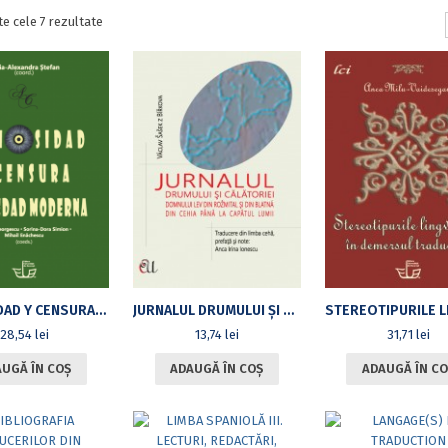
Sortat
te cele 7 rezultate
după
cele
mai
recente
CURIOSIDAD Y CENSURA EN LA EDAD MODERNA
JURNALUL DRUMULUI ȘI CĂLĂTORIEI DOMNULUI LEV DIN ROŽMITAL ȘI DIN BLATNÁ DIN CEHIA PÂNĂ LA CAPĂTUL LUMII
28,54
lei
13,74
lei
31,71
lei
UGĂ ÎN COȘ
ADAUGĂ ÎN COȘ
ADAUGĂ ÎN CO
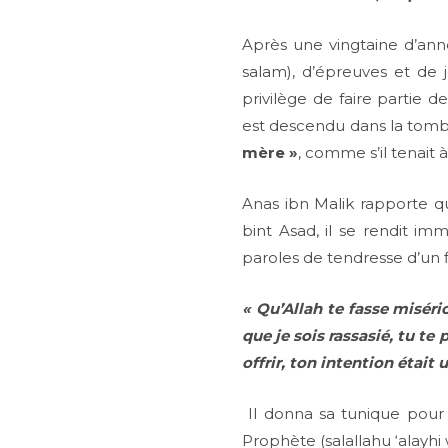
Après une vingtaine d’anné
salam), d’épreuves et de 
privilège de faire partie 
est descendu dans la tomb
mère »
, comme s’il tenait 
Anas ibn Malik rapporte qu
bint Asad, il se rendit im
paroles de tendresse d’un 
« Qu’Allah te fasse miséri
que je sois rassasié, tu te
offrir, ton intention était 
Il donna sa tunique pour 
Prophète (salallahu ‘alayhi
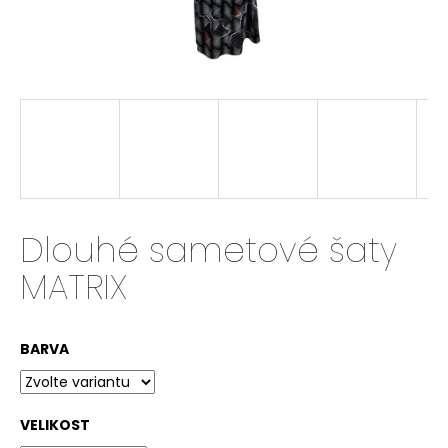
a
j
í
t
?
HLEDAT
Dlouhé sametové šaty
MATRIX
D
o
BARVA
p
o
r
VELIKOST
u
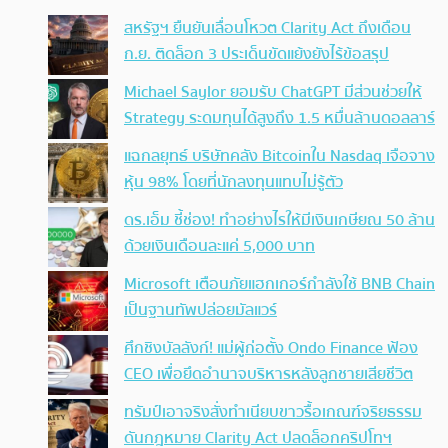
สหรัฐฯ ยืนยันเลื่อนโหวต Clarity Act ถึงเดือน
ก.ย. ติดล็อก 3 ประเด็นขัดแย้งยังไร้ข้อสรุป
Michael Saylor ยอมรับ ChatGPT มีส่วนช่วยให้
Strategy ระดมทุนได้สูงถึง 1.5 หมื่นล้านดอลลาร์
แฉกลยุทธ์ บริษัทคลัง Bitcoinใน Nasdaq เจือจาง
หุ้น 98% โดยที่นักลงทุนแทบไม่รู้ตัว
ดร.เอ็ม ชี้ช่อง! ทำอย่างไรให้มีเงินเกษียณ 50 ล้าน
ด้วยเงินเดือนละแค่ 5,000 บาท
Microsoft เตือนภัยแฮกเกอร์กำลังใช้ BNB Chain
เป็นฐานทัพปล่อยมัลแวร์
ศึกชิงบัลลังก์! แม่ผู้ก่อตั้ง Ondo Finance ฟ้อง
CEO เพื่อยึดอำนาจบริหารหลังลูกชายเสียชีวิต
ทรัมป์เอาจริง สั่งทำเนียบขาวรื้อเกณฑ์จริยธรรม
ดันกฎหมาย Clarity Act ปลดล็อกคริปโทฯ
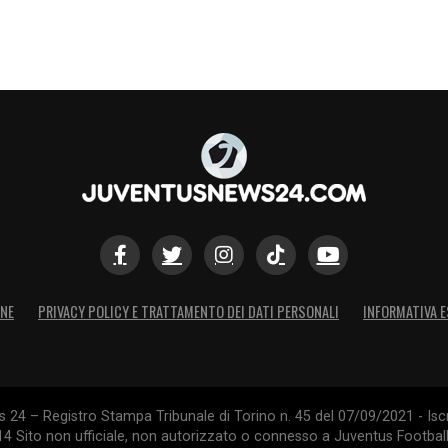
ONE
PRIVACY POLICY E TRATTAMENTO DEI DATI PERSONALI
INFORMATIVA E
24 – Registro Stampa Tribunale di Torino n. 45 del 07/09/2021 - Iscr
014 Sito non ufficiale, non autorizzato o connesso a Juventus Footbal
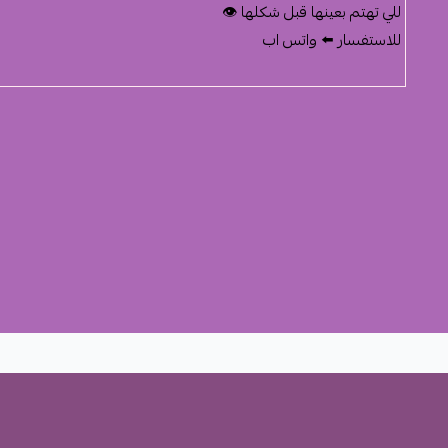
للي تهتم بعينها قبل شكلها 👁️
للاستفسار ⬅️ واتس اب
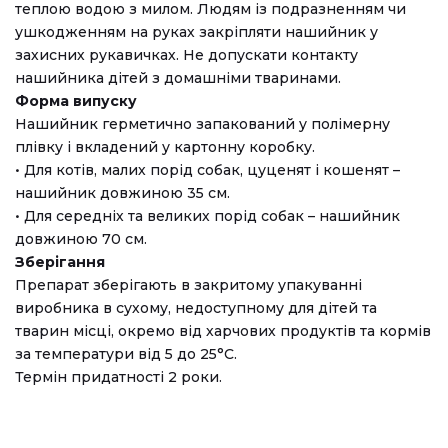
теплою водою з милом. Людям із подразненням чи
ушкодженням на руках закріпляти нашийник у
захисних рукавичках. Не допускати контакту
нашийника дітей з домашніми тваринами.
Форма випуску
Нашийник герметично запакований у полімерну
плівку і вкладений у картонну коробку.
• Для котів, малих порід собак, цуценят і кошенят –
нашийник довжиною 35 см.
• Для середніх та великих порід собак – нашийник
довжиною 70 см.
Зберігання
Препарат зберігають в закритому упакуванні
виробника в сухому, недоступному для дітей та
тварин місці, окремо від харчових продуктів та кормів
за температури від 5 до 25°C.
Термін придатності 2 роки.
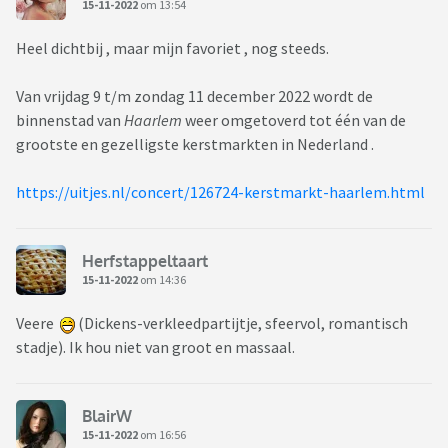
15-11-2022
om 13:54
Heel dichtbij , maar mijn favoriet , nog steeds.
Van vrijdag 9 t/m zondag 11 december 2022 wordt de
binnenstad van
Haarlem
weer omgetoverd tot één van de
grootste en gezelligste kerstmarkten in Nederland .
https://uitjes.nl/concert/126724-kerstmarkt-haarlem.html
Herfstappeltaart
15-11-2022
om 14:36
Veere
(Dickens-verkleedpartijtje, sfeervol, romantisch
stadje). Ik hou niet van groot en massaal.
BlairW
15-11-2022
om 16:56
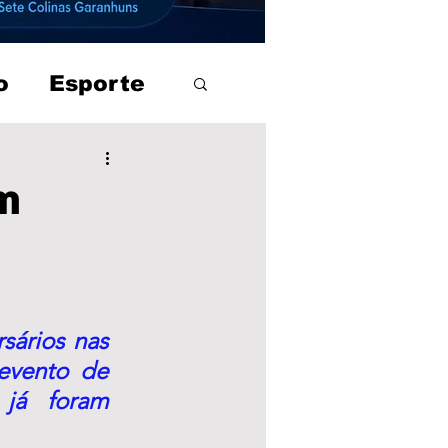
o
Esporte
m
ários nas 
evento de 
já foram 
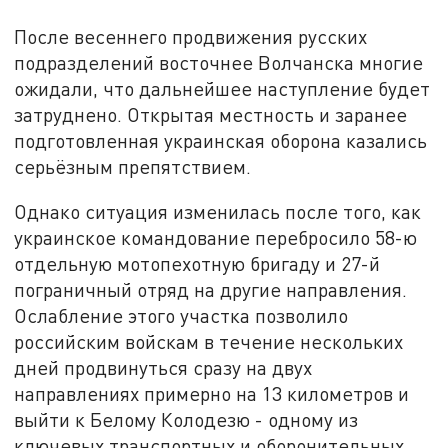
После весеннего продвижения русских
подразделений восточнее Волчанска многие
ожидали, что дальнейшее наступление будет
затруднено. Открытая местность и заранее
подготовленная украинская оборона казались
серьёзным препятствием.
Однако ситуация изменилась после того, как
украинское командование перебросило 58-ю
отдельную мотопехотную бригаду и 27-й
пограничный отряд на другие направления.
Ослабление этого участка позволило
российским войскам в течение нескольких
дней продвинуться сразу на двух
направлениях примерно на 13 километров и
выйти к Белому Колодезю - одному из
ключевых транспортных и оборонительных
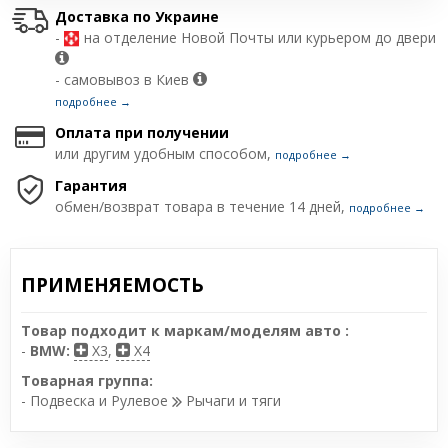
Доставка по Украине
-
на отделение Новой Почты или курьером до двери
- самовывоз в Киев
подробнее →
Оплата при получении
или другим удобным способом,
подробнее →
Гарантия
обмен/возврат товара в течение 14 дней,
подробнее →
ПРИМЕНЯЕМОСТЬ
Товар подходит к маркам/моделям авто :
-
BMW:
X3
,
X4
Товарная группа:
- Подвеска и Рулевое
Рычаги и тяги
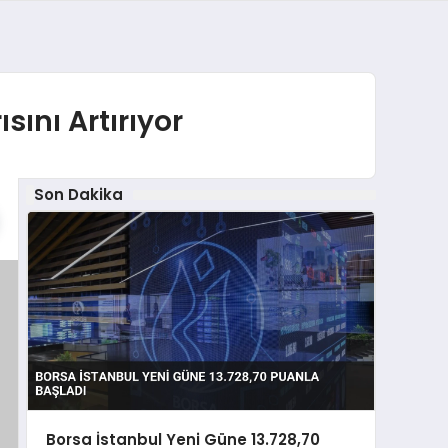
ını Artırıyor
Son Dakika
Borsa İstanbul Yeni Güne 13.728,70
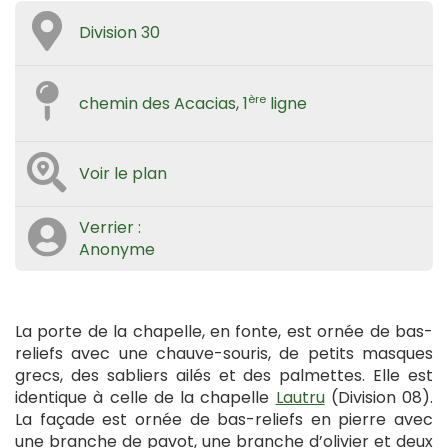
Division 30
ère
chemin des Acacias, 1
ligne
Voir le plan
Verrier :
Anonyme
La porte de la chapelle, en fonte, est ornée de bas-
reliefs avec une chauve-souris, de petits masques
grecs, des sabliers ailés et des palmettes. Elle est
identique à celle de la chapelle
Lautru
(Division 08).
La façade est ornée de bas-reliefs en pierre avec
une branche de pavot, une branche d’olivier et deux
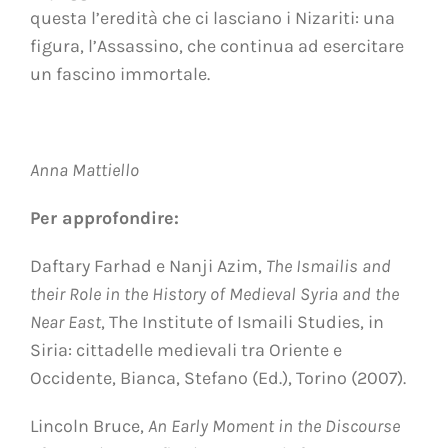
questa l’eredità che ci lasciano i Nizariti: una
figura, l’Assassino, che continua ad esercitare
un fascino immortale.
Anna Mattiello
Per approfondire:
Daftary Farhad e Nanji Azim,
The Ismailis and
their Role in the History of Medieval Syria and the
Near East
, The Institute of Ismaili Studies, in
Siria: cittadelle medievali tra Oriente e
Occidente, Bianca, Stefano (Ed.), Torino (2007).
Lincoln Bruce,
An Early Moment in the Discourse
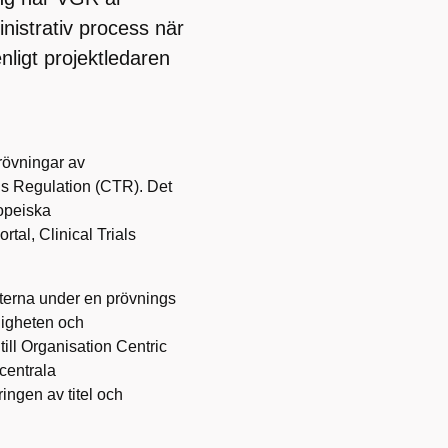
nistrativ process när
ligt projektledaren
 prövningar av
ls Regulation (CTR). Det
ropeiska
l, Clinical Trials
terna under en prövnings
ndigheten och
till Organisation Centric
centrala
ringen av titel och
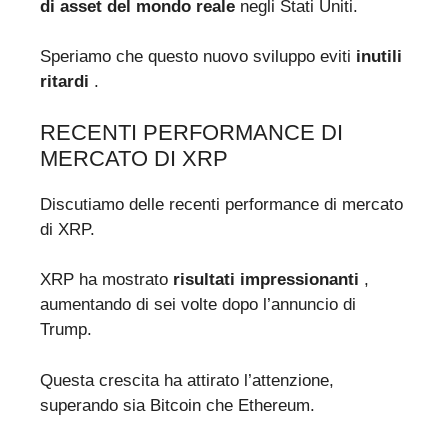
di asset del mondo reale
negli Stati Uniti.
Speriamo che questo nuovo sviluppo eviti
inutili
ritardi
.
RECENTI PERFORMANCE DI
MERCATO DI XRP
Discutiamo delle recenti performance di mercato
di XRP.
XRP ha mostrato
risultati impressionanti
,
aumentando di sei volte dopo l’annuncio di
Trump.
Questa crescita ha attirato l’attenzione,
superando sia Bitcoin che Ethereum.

--- WHAT TO DO ---
Which lines of the material contain the string "дней"? List each of them.

--- SOLUTION FOR THIS EXERCISE ---
дней продвинуться сразу на двух
обмен/возврат товара в течение 14 дней,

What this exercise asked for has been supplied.